How is the Catholic church in England being influenced by the Catholic church in Ireland. Genuine question. I have little experiene of one and none of the other!

FaneFeyre · 14/06/2012 10:16

What you're saying sounds a bit strange ethel? The Catholic church is supposed to be one church united under the pope. Obviously different Catholic countries have different histories but the faith 'rules' and practices are or should be the same wherever.
I can't imagine the Irish way of doing things being used as a template anywhere right now. Not only are the abuses well known, but the church here is a little out of favour with HQ for daring to seem to want to modernise.
Do you have examples as to what you mean? I haven't been a practicing catholic in many years by the way - just interested.

ethelb · 14/06/2012 10:24

@chipmonkey the clergy are all irish and while that is partly the english catholic churches fault, the type of catholicsm in this country has changed.

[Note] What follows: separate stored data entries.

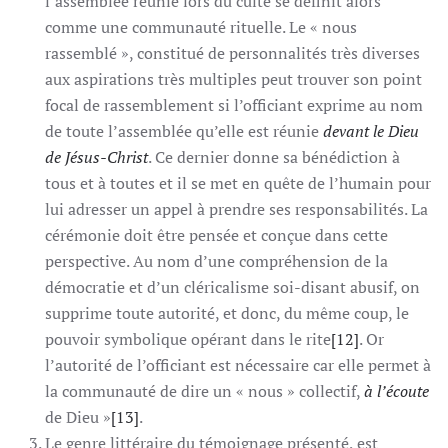
l’assemblée réunie lors du culte se définit alors
comme une communauté rituelle. Le « nous
rassemblé », constitué de personnalités très diverses
aux aspirations très multiples peut trouver son point
focal de rassemblement si l’officiant exprime au nom
de toute l’assemblée qu’elle est réunie
devant le Dieu
de Jésus-Christ
. Ce dernier donne sa bénédiction à
tous et à toutes et il se met en quête de l’humain pour
lui adresser un appel à prendre ses responsabilités. La
cérémonie doit être pensée et conçue dans cette
perspective. Au nom d’une compréhension de la
démocratie et d’un cléricalisme soi-disant abusif, on
supprime toute autorité, et donc, du même coup, le
pouvoir symbolique opérant dans le rite
[12]
. Or
l’autorité de l’officiant est nécessaire car elle permet à
la communauté de dire un « nous » collectif,
à l’écoute
de Dieu »
[13]
.
Le genre littéraire du témoignage présenté, est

many people don't beleive that the catholic church in this country was once way more liberal with regard to personal conscience and liberty, but it was to the point of near revolution in the 70s. Then they dragged in a few irish catholic bishops (see cormac murphy o'connor) and we now have a largely irish clergy reading out dictats against gay marriage in churches. The level of political interference in this way is very 'irish' in my opinion.

It is also very class based as well as @hack says. English catholics are generally far more educated and expect their priests to be far more educated too. Hence Jesuits and Opus Dei having a bit of a strong hold here. Though they ar emore right wing than the catholic poulation imo.

vezzie · 14/06/2012 10:31

There is a book called Moral Monopoly (sounds like a very boring game played on rainy holidays, but it isn't) which is about the influence of the church on Irish society, and vice versa. It's ages since I read it, but one of the things I took away from it (or made up, who knows) is that the economic conditions in 20C Ireland influenced how Catholicism was inflected as much as anything else.

Eg: you had a largely agricultural economy based on small-ish packets of land; the longer you could delay marriage of young people (and the more strictly extra-marital sex was forbidden), the longer you put off the problem of the livelihoods of the next generation; so socialising was very much in separate sex groups, no such thing as dating, marriages were effectively arranged, and only when there was a way to see how the family could be supported (that is, only when you have a failing senior generation do you allow the men of the next generation to be fully adult, marry, and reproduce, take on the farm, and move in the new farmer's wife to work and produce the next generation)

(as opposed to the US social model in which they had a huge country to populate, having killed off the indiginous occupants of course, so dating was heavily promoted as 16 year olds holding hands leads quickly to 20 year olds getting married and making babies... or 17 year olds making babies and getting married)

Anyway this provides a useful context in which to understand why the Irish version of Catholicism hates sex SO MUCH, and by extension women; but it doesn't answer the question as to why contraception was so extremely unthinkable as a solution to the economic problem of the next generation. The emphasis on forced annual childbirth, for ever, makes no economic sense and makes me think.... they just hate us (us being women). It's the other way around

God I am lucky to live in 21C England. Well done my Grandma who ran away to university in London in 1920-something

ArielThePiraticalMermaid · 14/06/2012 10:37

Usuallydormant, your post is really interesting. I was wondering if I could ask about the status/attitudes towards infertile couples in Ireland at the height of this "regime". How were they regarded by the Church do you know? I ask this as someone facing primary infertility myself and so thankful not to live in a country where a woman is deemed worthless if she fails to reproduce. Or was it seen as God's decision?